I was talking to a dear friend and former colleague last night who has recently applied for another position within my former company.
She is looking for a work from home opportunity and a better rate of pay.
She emigrated from overseas about four years ago and had to start all over after a career as a teacher in her native country. When she first came to work in our company, it was an entry level position and she struggled greatly with this.
But with time and perseverance, she was able to move into a role in the offices which suited her talent and skill level.
We developed a very close bond and I can proudly say she is one of my best friends.
When I was fired from my job, she was the first to reach out and check on me, which I am eternally grateful for.
We keep in close contact, talk daily and share each other’s fears and dreams quite freely. My wish for everyone is to have a friend like that. A friend who will comfort you, nurture you and call you out on your b.s. is one you should never let go of.
She had an interview yesterday and from all accounts it went very well. They will be scheduling a second interview for her very soon, which is totally awesome. I am beyond happy for her. When we were talking last night, she told me about the interview and how well it went.
She also told me that she couldn’t help but feel guilty about the whole thing and she couldn’t understand why.
She said her manager was very supportive of her and it bothered her in sense. I told her that one of the signs of a good leader is that he or she encourages their team to grow and improve. A good leader also wouldn’t try to hold anyone back.
As we drilled down into the topic, I also suggested to her that a sense of familiarity is probably causing some of her misgivings. Despite the fact that she is no longer happy in her current situation, it’s all she’s known since she came here and for better or worse, there is a level of comfort in that.
One of the other big, if not biggest pieces, is probably a fear of the unknown. When a potential change is staring you in the face, the unknown elements start to creep in.
What if I hate it?
What if I suck at it?
Will my current team hate me for abandoning them?
What if I don’t like the new team I’m working with?
All valid questions in their own unique way.
In an odd way, I am lucky that the choice to move on was forced upon me. I have no choice but to face the unknown. Yes, it’s a bit scary, but a bit exciting at the same time.
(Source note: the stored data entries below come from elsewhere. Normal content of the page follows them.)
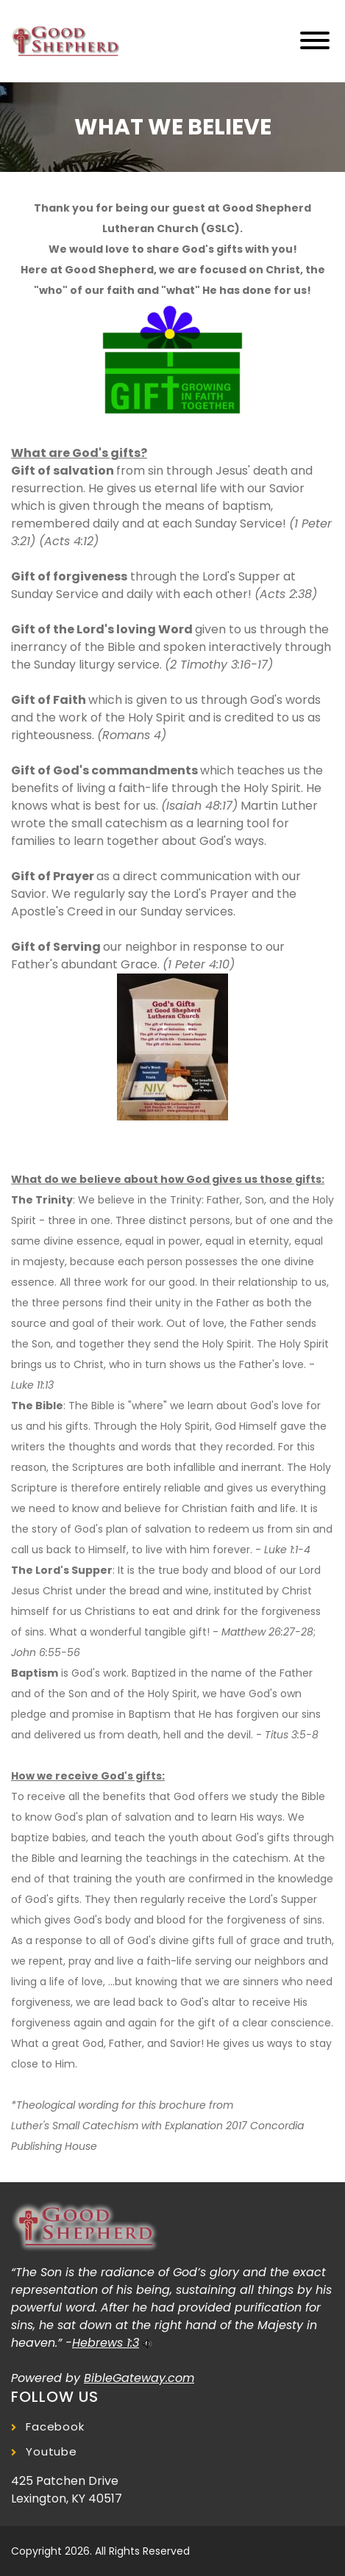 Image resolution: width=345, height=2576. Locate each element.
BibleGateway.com (139, 2378)
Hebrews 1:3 (105, 2342)
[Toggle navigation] (315, 41)
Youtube (51, 2451)
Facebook (55, 2426) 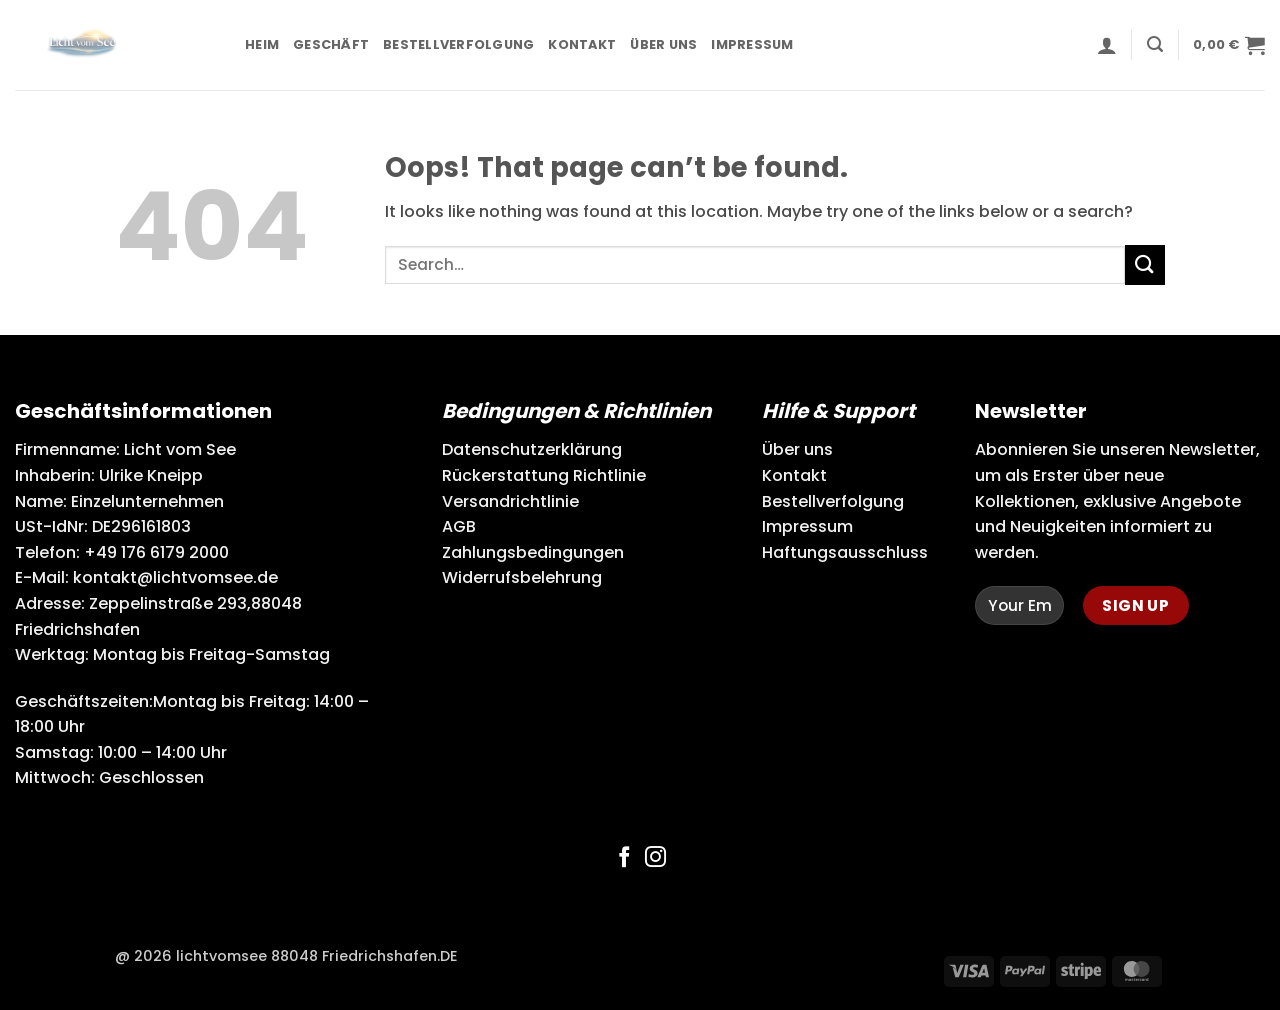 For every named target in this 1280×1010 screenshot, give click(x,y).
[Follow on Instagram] (655, 858)
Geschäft (331, 44)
If it hadn’t unfolded the way it did, I’d likely still be working far too many days/hours, sleeping way too little and driving myself to an early grave. Just for starters.
Since losing my job, I have been able to:
Explore other income opportunities.
Rest, reflect and understand the things that are truly important in life.
Start this blog, which has been a very fun and enjoyable experience so far.
The world once again feels wide open to possibilities. Possibilities for a fresh start, to improve myself and find my true purpose.
I just got off the phone with her a few minutes ago, and we talked through her fears and misgivings.
I reminded her that despite the guilt she may be feeling, it won’t sting nearly as much as the pain of regret.
I reminded her that loyalty, while an incredible trait, needs to be to yourself, your needs and values first and foremost.
She owes no one any debt for her success. She earned that success through hard work and sheer dedication. And even if she did owe a debt, it’s been paid in full with interest.
Whether you are forced into a situation where you have to face the unknown, or it is a completely free choice, there will always be an element of fear and reservation.
You will be faced with multiple maybes and what ifs.
But sometimes instead of “what if”, try asking yourself “why not?”
Now I think I’ll go listen to some Van Halen.